So I took a quick google tour to see what data is there to quibble about. Here's a site that has a pro+ bias that does some of the reasons people quibble with their view, and systematically demolishes them, in their opinion. LOL. https://www.skepticalscience.com/sea-level-rise.htm

In geologic contexts, it is a fact that plate tectonics is ongoing, with different areas in uplift or subsidence. Here in Utah, the eastern half of the state has been in uplift for millions of years, raising former sealevel terrain that had geologically proven periodic shallow oceanic basins flooded repeatedly, lifted up, dried out to a basic salt flat, flooded again, and so forth, to make thousands of feet of salt beds, and now the region is oh 4000 feet above sea level or more. In the western half of Utah, although at a much earlier time it was shallow ocean, it was raised to significant elevation a hundred million years ago, and has been in subsidence for the past 50 million years. We go out to the trilobite beds in the West, and then go look for dinosaur bones in the East.

There is one other thing that is more important than any possible global warming trend on seashores, and that is wave erosion, storm erosion, the relentless reworking of material on the edges of the oceans. That is what has build beaches in the first place.

Even in the Pacific Atoll type of land formations, it could be uplift/subsidence that we are really looking at as the most important factor.

Of course, polar ice, or high latitude or high altitude land ice accumulations can be contributors as well, but I'm betting on the coming ice age. Go buy some seashore, but get the title of the plot to read "thence to the seachore" or you'll be left high and dry.

In the Great Basin, do not buy land in Salt Lake City unless you believe the State will build seawalls against a rising GSL shoreline. Right now the lake is as low as it has been in my lifetime, but it's been lower historically, and will rise again.

Those sand dunes around Barstow are interesting. In the legends of the natives, those lakes have come and gone a few times, and they're coming back, soon.
 
yes, Science and Nature are big.

I don't think their track record for leading research matches their reputation. More of a tail wind sort of press. advancing science from the rear.

To be a courageous sort of challenger to the status quo, you practically have to publish the work yourself anymore. Well, you always needed to do that.

Historically, The British Royal Academy of Science publishes more breakthrough science.

In 1996 I hiked up on the mountain and found a tree near a spring that had been cut down. I spent an afternoon counting an measuring tree rings for the past 400 years. The past 100 years was the tightest set of rings, meaning less water or colder or both. My grandpa, at age 100 in 1964, made a big point about the weather changing. Used to be lush grasslands for grazing cattle in some places that are just sagebrush today. Summer monsoon rains dropped off.

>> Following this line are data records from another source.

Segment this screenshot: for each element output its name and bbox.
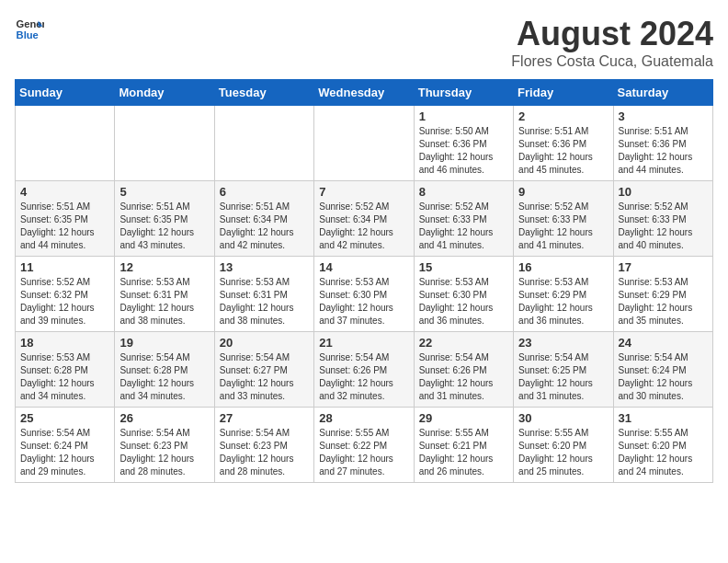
day-info: Sunrise: 5:54 AM Sunset: 6:23 PM Dayligh… (119, 427, 209, 478)
calendar-cell (214, 106, 313, 181)
calendar-cell: 13Sunrise: 5:53 AM Sunset: 6:31 PM Dayli… (214, 257, 313, 332)
day-info: Sunrise: 5:54 AM Sunset: 6:25 PM Dayligh… (518, 351, 608, 403)
calendar-cell: 3Sunrise: 5:51 AM Sunset: 6:36 PM Daylig… (613, 106, 712, 181)
day-number: 2 (518, 109, 608, 123)
calendar-cell: 19Sunrise: 5:54 AM Sunset: 6:28 PM Dayli… (115, 332, 214, 408)
weekday-header-friday: Friday (514, 80, 613, 106)
day-number: 25 (20, 411, 109, 425)
day-info: Sunrise: 5:51 AM Sunset: 6:36 PM Dayligh… (619, 125, 708, 177)
calendar-cell: 28Sunrise: 5:55 AM Sunset: 6:22 PM Dayli… (314, 408, 414, 483)
logo: General Blue (15, 15, 44, 44)
calendar-cell: 17Sunrise: 5:53 AM Sunset: 6:29 PM Dayli… (613, 257, 712, 332)
day-number: 22 (419, 336, 508, 350)
weekday-header-monday: Monday (115, 80, 214, 106)
day-number: 20 (220, 336, 309, 350)
day-info: Sunrise: 5:52 AM Sunset: 6:33 PM Dayligh… (419, 201, 508, 252)
weekday-header-sunday: Sunday (16, 80, 115, 106)
day-number: 5 (119, 185, 209, 199)
day-number: 21 (319, 336, 408, 350)
calendar-cell: 27Sunrise: 5:54 AM Sunset: 6:23 PM Dayli… (214, 408, 313, 483)
page-header: General Blue August 2024 Flores Costa Cu… (15, 15, 713, 70)
day-info: Sunrise: 5:55 AM Sunset: 6:21 PM Dayligh… (419, 427, 508, 478)
day-number: 9 (518, 185, 608, 199)
day-info: Sunrise: 5:52 AM Sunset: 6:33 PM Dayligh… (619, 201, 708, 252)
calendar-cell: 18Sunrise: 5:53 AM Sunset: 6:28 PM Dayli… (16, 332, 115, 408)
day-number: 12 (119, 260, 209, 274)
calendar-cell: 2Sunrise: 5:51 AM Sunset: 6:36 PM Daylig… (514, 106, 613, 181)
day-info: Sunrise: 5:54 AM Sunset: 6:27 PM Dayligh… (220, 351, 309, 403)
day-number: 1 (419, 109, 508, 123)
calendar-cell: 8Sunrise: 5:52 AM Sunset: 6:33 PM Daylig… (414, 181, 513, 257)
calendar-cell: 22Sunrise: 5:54 AM Sunset: 6:26 PM Dayli… (414, 332, 513, 408)
day-info: Sunrise: 5:55 AM Sunset: 6:20 PM Dayligh… (619, 427, 708, 478)
day-number: 17 (619, 260, 708, 274)
calendar-cell: 6Sunrise: 5:51 AM Sunset: 6:34 PM Daylig… (214, 181, 313, 257)
svg-text:Blue: Blue (17, 29, 39, 40)
day-info: Sunrise: 5:53 AM Sunset: 6:31 PM Dayligh… (119, 276, 209, 327)
weekday-header-saturday: Saturday (613, 80, 712, 106)
calendar-cell: 29Sunrise: 5:55 AM Sunset: 6:21 PM Dayli… (414, 408, 513, 483)
title-block: August 2024 Flores Costa Cuca, Guatemala (511, 15, 713, 70)
day-info: Sunrise: 5:52 AM Sunset: 6:32 PM Dayligh… (20, 276, 109, 327)
calendar-table: SundayMondayTuesdayWednesdayThursdayFrid… (15, 79, 713, 483)
day-info: Sunrise: 5:55 AM Sunset: 6:20 PM Dayligh… (518, 427, 608, 478)
day-info: Sunrise: 5:53 AM Sunset: 6:30 PM Dayligh… (419, 276, 508, 327)
day-number: 4 (20, 185, 109, 199)
weekday-header-thursday: Thursday (414, 80, 513, 106)
day-info: Sunrise: 5:53 AM Sunset: 6:31 PM Dayligh… (220, 276, 309, 327)
week-row-1: 1Sunrise: 5:50 AM Sunset: 6:36 PM Daylig… (16, 106, 713, 181)
day-number: 26 (119, 411, 209, 425)
day-info: Sunrise: 5:52 AM Sunset: 6:33 PM Dayligh… (518, 201, 608, 252)
day-info: Sunrise: 5:52 AM Sunset: 6:34 PM Dayligh… (319, 201, 408, 252)
day-number: 23 (518, 336, 608, 350)
day-number: 18 (20, 336, 109, 350)
day-info: Sunrise: 5:51 AM Sunset: 6:34 PM Dayligh… (220, 201, 309, 252)
day-number: 29 (419, 411, 508, 425)
day-number: 3 (619, 109, 708, 123)
day-number: 6 (220, 185, 309, 199)
week-row-4: 18Sunrise: 5:53 AM Sunset: 6:28 PM Dayli… (16, 332, 713, 408)
calendar-cell: 14Sunrise: 5:53 AM Sunset: 6:30 PM Dayli… (314, 257, 414, 332)
calendar-title: August 2024 (511, 15, 713, 53)
calendar-cell: 31Sunrise: 5:55 AM Sunset: 6:20 PM Dayli… (613, 408, 712, 483)
calendar-cell (16, 106, 115, 181)
day-info: Sunrise: 5:51 AM Sunset: 6:35 PM Dayligh… (119, 201, 209, 252)
day-number: 13 (220, 260, 309, 274)
day-info: Sunrise: 5:54 AM Sunset: 6:26 PM Dayligh… (419, 351, 508, 403)
calendar-cell: 10Sunrise: 5:52 AM Sunset: 6:33 PM Dayli… (613, 181, 712, 257)
calendar-cell (314, 106, 414, 181)
day-info: Sunrise: 5:53 AM Sunset: 6:29 PM Dayligh… (518, 276, 608, 327)
calendar-cell (115, 106, 214, 181)
day-number: 11 (20, 260, 109, 274)
weekday-header-wednesday: Wednesday (314, 80, 414, 106)
calendar-subtitle: Flores Costa Cuca, Guatemala (511, 53, 713, 70)
calendar-cell: 15Sunrise: 5:53 AM Sunset: 6:30 PM Dayli… (414, 257, 513, 332)
calendar-cell: 5Sunrise: 5:51 AM Sunset: 6:35 PM Daylig… (115, 181, 214, 257)
day-info: Sunrise: 5:54 AM Sunset: 6:24 PM Dayligh… (20, 427, 109, 478)
day-info: Sunrise: 5:54 AM Sunset: 6:28 PM Dayligh… (119, 351, 209, 403)
calendar-cell: 12Sunrise: 5:53 AM Sunset: 6:31 PM Dayli… (115, 257, 214, 332)
day-number: 27 (220, 411, 309, 425)
day-number: 14 (319, 260, 408, 274)
week-row-2: 4Sunrise: 5:51 AM Sunset: 6:35 PM Daylig… (16, 181, 713, 257)
day-info: Sunrise: 5:55 AM Sunset: 6:22 PM Dayligh… (319, 427, 408, 478)
calendar-cell: 20Sunrise: 5:54 AM Sunset: 6:27 PM Dayli… (214, 332, 313, 408)
day-number: 8 (419, 185, 508, 199)
day-number: 7 (319, 185, 408, 199)
day-info: Sunrise: 5:53 AM Sunset: 6:30 PM Dayligh… (319, 276, 408, 327)
calendar-cell: 30Sunrise: 5:55 AM Sunset: 6:20 PM Dayli… (514, 408, 613, 483)
calendar-cell: 16Sunrise: 5:53 AM Sunset: 6:29 PM Dayli… (514, 257, 613, 332)
calendar-cell: 23Sunrise: 5:54 AM Sunset: 6:25 PM Dayli… (514, 332, 613, 408)
day-info: Sunrise: 5:54 AM Sunset: 6:24 PM Dayligh… (619, 351, 708, 403)
week-row-5: 25Sunrise: 5:54 AM Sunset: 6:24 PM Dayli… (16, 408, 713, 483)
day-number: 30 (518, 411, 608, 425)
day-number: 19 (119, 336, 209, 350)
calendar-cell: 24Sunrise: 5:54 AM Sunset: 6:24 PM Dayli… (613, 332, 712, 408)
day-number: 10 (619, 185, 708, 199)
calendar-cell: 7Sunrise: 5:52 AM Sunset: 6:34 PM Daylig… (314, 181, 414, 257)
calendar-cell: 26Sunrise: 5:54 AM Sunset: 6:23 PM Dayli… (115, 408, 214, 483)
calendar-cell: 21Sunrise: 5:54 AM Sunset: 6:26 PM Dayli… (314, 332, 414, 408)
day-number: 28 (319, 411, 408, 425)
day-info: Sunrise: 5:51 AM Sunset: 6:35 PM Dayligh… (20, 201, 109, 252)
day-info: Sunrise: 5:53 AM Sunset: 6:28 PM Dayligh… (20, 351, 109, 403)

The past four years, the summer monsoons are back, and grass is growing in those places again. Between 50000 and 10000 years ago, we had a very wet climate, comparatively, and some huge lakes throughout the Great Basin. Lake Bonneville broke out down the Snake River and dropped 500 feet in elevation, while a flood raged down the Snake.

Most of Earth History has been much higher CO2 atmosphere, and the world didn't end, and we didn't need to market carbon credits or taxes to make the world economically just under a few megatrillionaires who crafted the market to their advantage, or to the advantage of their plans.

In the past million years or so, we have had unprecedented low CO2 atmospheric content, and with it, ice ages. Summer ice melt in the Northern Hemisphere sets up a cycle of salt-mixing currents that create corresponding weather cycles. In the past 10000 years we have been on an interglacial warm, but each preceeding interglacial warm has reached higher temps than we have now, without any so-called anthropogenic effects.

Science and Nature have been caught up in a fashionable scientific trend. Just fifty years ago they were, correctly, invoking the specter of a coming ice age. win some lose some, that's what science is all about, and it usually takes less than a hundred years for any scientific result to become sorta dated, old school.

I've been following the climate research pretty closely lately, and I am impressed with the things we are learning. All this money and attention on weather and climate is actually pretty great.

I just think it will take about ten years for the reality of the new ice age to become vogue science, and I expect the politicians to get right out there in front of that wave with megaideas about how the world needs to respond to that.

warm oceans put water into play, and you would not believe how fast an ice sheet can build up once the snowfall in the Arctic catches up on that trend. Ice Ages all have begun with a short-lived spike in temps.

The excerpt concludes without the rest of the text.